### Data shown:
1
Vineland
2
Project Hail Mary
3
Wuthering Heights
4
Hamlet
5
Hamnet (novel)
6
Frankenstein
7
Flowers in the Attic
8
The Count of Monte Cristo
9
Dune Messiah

==

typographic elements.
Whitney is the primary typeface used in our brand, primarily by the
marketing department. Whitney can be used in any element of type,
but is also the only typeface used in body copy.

--

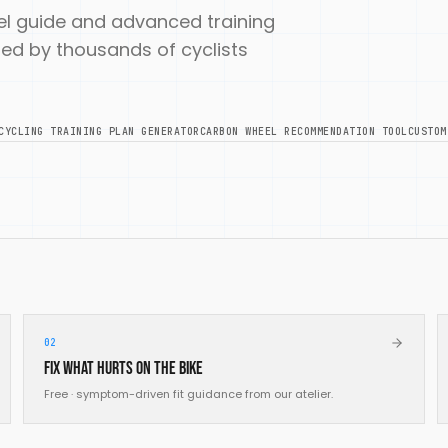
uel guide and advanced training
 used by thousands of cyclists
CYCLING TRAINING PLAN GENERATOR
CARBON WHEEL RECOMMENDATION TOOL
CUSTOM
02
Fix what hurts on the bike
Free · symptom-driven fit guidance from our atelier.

### Task description:
Return each line of the data where the word "typeface" appears.

### Response to this task:
Whitney is the primary typeface used in our brand, primarily by the
but is also the only typeface used in body copy.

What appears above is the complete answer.